_INSTRUCTIONS FOR THE TASK_
For the entries below, print exactly the lines between the line holding "y acompañarse de herramientas" and the line holding "correcta para el trabajo correcto, con la", inclusive, and nothing else.

Page-level text extractions:
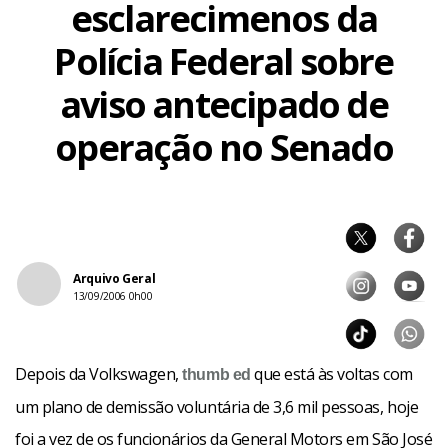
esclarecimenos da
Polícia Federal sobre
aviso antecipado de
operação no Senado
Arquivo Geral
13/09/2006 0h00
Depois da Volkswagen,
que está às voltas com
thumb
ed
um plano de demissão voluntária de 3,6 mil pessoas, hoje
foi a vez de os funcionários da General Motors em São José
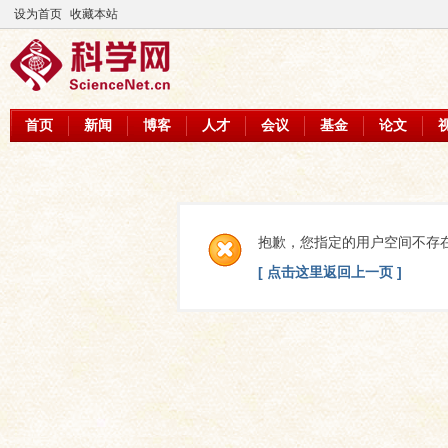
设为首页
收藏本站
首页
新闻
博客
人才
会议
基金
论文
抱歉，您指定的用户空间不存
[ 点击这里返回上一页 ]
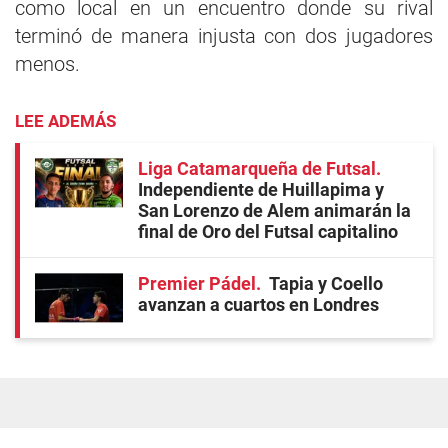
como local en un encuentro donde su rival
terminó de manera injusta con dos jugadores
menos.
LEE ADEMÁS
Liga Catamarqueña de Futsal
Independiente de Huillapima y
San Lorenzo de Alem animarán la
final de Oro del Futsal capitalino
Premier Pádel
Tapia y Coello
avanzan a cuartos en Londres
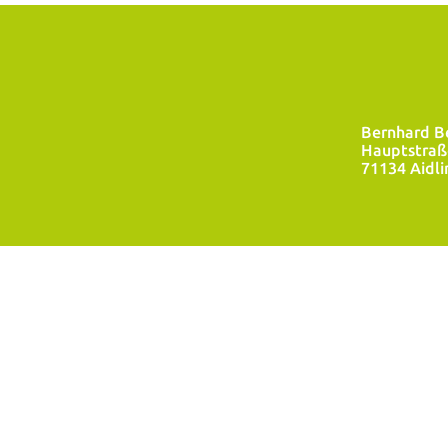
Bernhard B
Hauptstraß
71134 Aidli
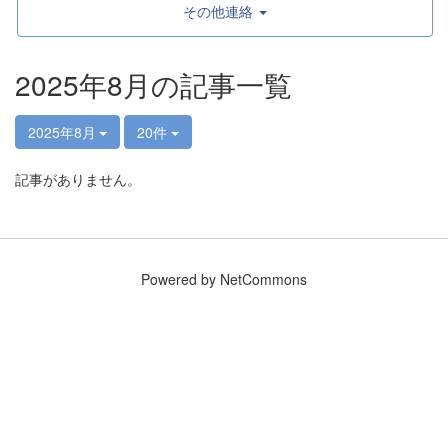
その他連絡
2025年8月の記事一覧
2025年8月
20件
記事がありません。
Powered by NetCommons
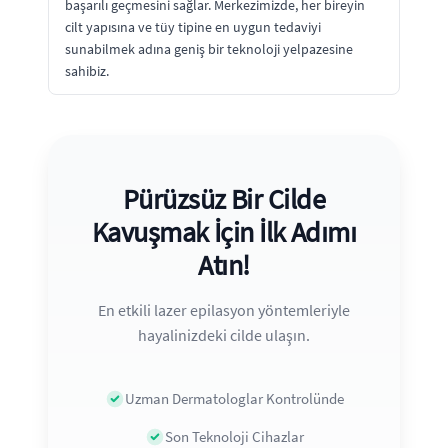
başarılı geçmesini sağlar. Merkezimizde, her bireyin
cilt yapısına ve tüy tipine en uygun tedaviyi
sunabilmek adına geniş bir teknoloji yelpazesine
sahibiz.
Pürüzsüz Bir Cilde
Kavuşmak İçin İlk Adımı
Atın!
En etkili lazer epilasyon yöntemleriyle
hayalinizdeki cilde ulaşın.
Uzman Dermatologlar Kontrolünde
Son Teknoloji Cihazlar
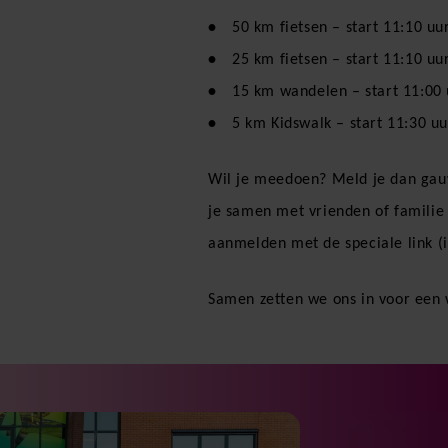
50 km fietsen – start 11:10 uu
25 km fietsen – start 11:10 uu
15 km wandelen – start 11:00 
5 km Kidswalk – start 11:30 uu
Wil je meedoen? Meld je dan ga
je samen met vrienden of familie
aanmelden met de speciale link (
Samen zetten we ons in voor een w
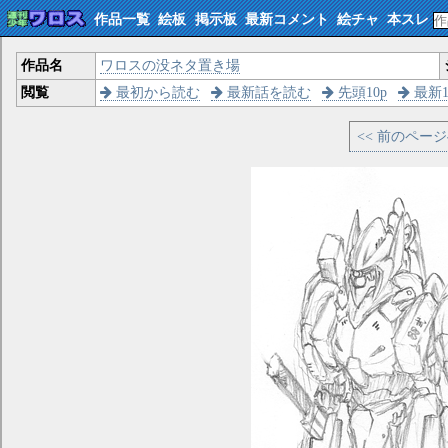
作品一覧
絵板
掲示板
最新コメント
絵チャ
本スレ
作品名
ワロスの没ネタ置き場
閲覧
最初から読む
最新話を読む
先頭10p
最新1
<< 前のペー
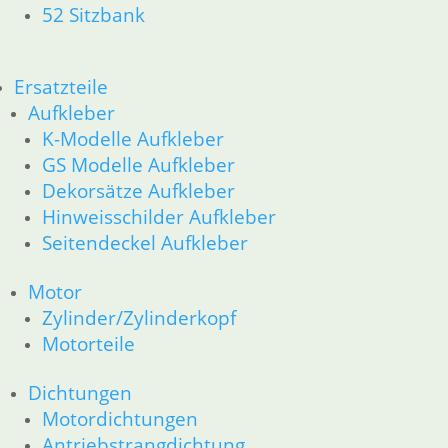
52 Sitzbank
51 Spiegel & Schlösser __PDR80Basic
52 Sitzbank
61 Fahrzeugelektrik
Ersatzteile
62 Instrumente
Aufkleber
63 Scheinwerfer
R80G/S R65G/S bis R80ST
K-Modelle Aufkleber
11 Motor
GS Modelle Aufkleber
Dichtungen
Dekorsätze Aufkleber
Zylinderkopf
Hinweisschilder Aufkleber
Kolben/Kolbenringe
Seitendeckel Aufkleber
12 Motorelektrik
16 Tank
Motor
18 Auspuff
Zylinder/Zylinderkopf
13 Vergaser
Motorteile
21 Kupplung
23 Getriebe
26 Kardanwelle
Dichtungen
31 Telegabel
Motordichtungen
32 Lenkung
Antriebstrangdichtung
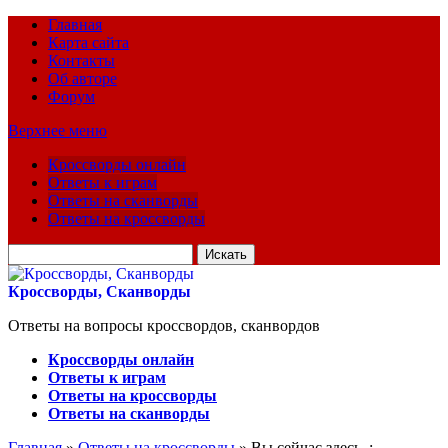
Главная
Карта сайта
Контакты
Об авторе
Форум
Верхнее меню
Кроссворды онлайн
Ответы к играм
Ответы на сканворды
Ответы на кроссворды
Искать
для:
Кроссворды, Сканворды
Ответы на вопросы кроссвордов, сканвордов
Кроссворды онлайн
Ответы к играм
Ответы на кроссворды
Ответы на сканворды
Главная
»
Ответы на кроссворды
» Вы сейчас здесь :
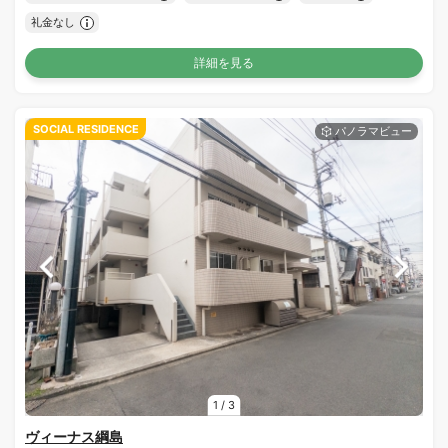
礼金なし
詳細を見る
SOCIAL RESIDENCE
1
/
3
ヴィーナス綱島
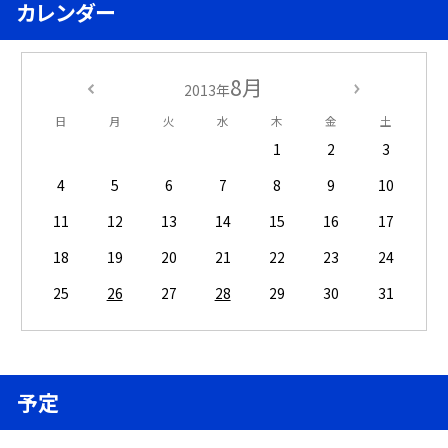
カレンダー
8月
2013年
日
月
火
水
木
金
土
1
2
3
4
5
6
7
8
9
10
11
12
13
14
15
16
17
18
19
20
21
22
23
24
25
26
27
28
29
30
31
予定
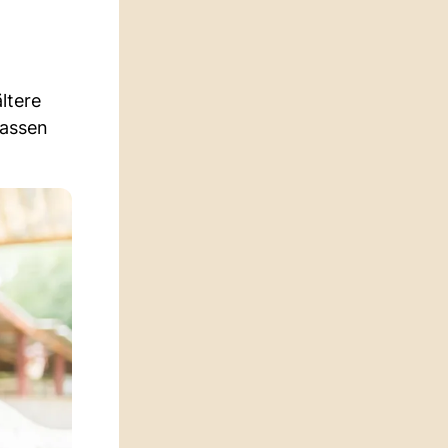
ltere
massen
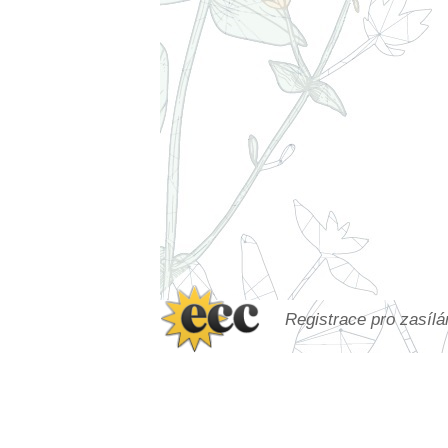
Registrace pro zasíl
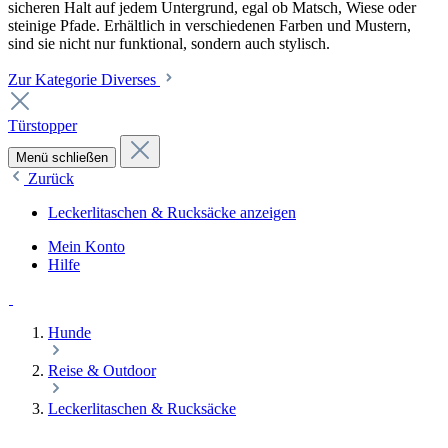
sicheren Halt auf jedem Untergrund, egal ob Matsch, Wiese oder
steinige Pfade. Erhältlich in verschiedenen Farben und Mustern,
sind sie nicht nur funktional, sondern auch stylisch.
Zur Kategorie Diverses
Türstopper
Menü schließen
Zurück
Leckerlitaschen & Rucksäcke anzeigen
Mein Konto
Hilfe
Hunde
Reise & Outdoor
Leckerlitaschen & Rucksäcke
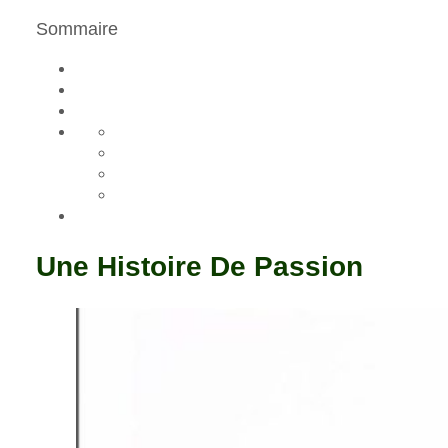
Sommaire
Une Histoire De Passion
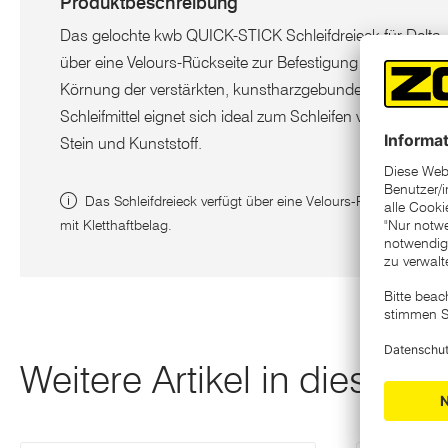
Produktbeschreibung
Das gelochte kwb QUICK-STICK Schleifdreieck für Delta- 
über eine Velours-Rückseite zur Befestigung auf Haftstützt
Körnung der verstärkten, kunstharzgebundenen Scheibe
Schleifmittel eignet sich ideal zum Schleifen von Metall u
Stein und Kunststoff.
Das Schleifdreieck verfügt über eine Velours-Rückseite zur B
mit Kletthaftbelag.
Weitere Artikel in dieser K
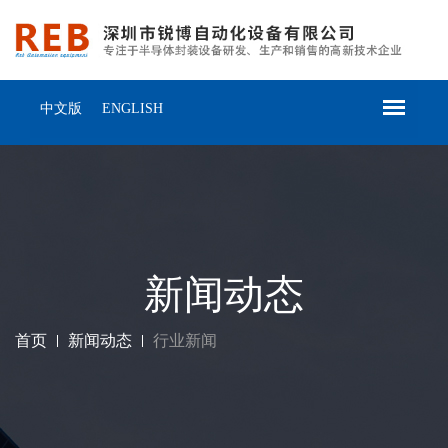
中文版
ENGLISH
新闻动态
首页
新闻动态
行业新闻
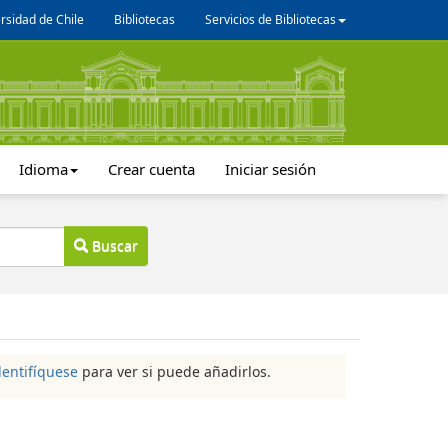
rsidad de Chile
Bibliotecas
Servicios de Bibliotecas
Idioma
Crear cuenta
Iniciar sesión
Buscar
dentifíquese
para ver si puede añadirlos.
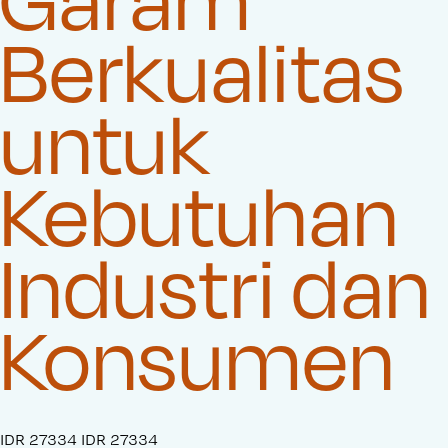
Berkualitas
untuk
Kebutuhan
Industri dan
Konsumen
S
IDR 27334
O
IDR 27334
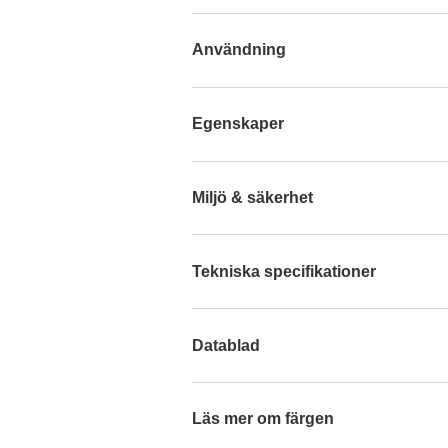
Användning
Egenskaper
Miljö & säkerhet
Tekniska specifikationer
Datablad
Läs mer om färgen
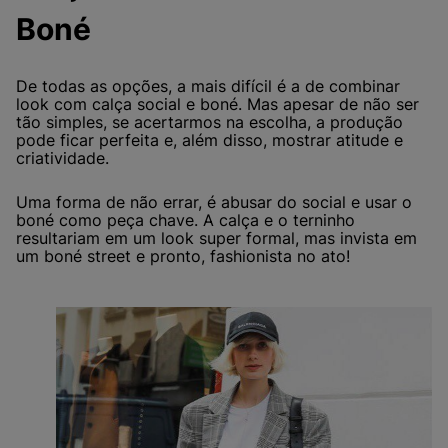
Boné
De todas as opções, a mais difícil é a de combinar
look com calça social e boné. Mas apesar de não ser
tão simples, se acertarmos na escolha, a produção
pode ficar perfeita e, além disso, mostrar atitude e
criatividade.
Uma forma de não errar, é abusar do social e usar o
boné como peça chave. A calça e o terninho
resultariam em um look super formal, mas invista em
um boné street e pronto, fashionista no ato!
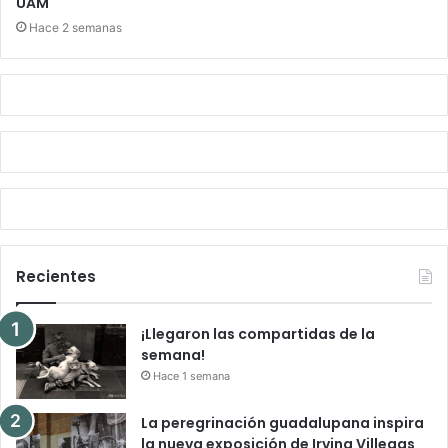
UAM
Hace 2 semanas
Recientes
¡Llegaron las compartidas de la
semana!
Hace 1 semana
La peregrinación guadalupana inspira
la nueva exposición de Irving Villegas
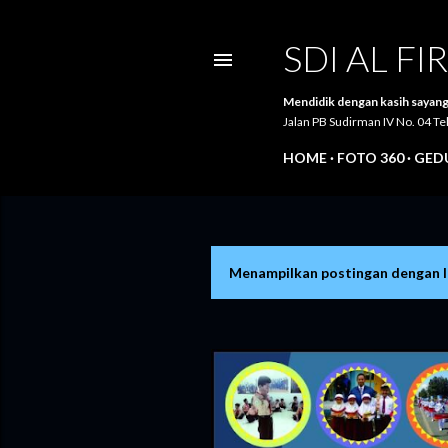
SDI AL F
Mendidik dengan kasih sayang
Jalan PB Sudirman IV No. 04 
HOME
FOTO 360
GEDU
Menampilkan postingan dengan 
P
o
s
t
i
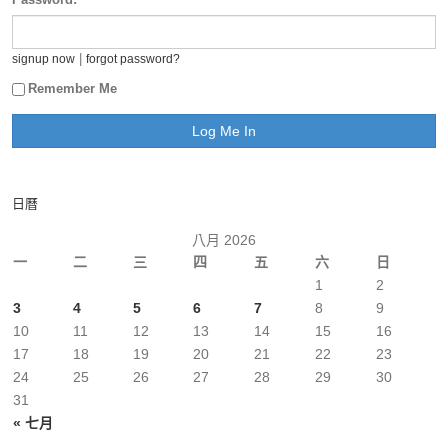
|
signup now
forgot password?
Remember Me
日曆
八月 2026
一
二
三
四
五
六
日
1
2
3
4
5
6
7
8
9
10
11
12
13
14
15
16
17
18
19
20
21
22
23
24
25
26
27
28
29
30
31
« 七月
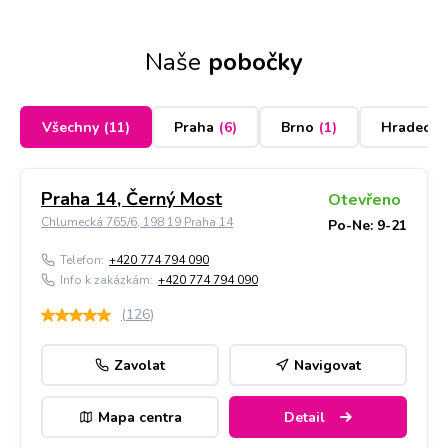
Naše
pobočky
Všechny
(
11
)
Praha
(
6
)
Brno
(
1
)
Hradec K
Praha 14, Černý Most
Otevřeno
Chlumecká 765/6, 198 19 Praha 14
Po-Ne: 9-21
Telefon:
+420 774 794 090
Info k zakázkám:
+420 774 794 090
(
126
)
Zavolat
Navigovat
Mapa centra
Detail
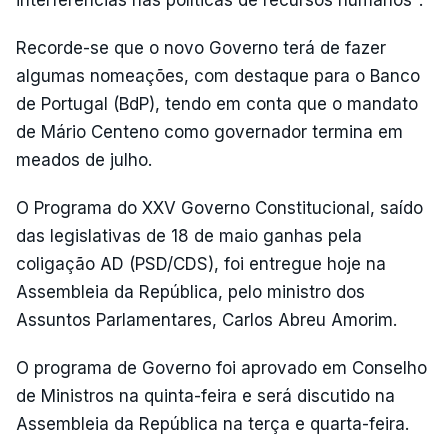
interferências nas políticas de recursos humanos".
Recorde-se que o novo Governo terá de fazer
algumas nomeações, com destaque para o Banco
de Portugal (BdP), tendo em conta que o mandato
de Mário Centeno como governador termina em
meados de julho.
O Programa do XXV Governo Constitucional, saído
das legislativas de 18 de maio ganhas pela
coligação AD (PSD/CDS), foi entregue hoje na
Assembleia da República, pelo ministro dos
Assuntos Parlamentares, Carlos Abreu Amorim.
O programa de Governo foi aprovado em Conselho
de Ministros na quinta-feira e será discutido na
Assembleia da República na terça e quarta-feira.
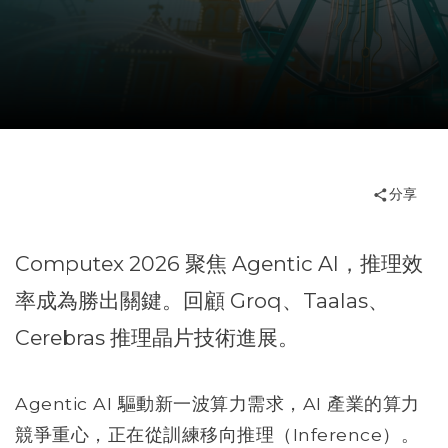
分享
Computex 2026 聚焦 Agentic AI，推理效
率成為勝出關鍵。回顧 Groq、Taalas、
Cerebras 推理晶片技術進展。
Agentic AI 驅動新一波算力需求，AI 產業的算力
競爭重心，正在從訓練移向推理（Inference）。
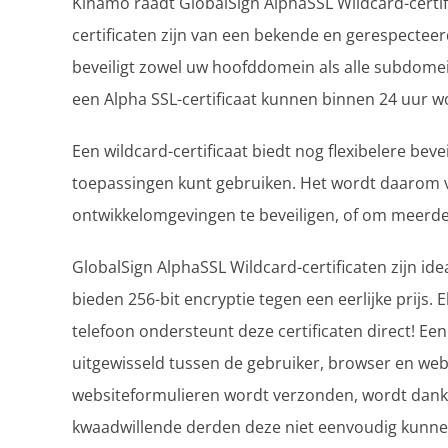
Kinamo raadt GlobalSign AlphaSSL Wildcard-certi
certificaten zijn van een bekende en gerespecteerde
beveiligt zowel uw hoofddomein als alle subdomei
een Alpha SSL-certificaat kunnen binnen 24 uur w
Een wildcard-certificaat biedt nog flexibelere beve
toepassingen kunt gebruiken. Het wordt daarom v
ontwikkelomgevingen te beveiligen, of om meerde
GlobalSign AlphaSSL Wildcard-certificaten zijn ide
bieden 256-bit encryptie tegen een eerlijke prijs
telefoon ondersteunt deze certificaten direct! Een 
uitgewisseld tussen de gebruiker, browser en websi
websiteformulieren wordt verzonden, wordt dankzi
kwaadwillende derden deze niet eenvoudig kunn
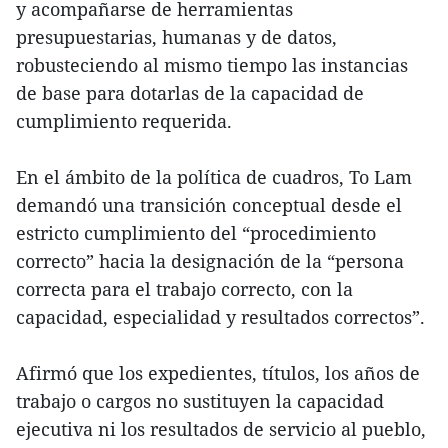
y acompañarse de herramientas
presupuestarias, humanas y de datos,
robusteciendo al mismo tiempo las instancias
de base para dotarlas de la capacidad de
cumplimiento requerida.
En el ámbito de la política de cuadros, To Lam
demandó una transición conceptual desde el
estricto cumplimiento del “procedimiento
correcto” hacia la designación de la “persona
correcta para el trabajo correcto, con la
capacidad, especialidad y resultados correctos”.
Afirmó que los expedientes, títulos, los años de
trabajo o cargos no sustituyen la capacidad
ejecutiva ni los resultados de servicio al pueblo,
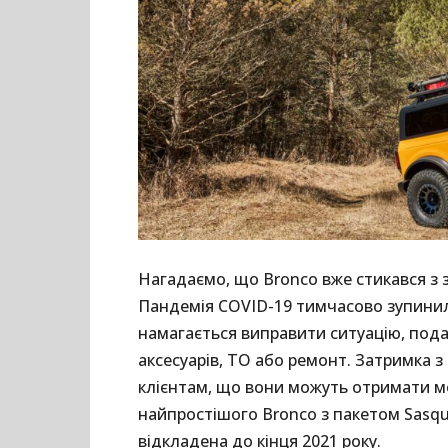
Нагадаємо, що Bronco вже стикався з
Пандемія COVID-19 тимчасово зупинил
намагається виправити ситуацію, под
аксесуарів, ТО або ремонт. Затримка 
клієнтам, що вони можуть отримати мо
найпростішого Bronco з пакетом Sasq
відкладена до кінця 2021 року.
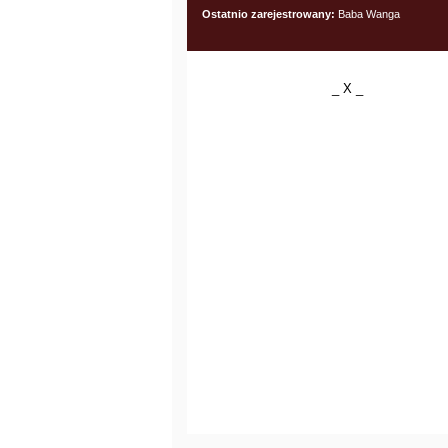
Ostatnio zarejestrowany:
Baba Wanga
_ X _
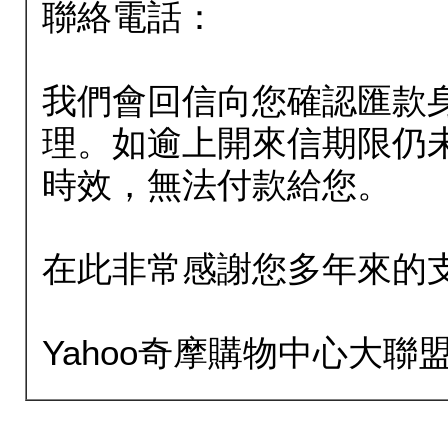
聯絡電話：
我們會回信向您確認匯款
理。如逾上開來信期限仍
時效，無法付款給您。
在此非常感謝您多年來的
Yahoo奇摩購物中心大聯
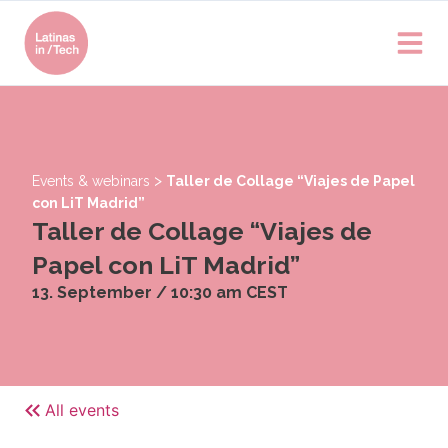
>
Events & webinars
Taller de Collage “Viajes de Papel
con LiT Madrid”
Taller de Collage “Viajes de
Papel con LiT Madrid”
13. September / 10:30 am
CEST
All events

_REPLY_
y acompañarse de herramientas
presupuestarias, humanas y de datos,
robusteciendo al mismo tiempo las instancias
de base para dotarlas de la capacidad de
cumplimiento requerida.
En el ámbito de la política de cuadros, To Lam
demandó una transición conceptual desde el
estricto cumplimiento del “procedimiento
correcto” hacia la designación de la “persona
correcta para el trabajo correcto, con la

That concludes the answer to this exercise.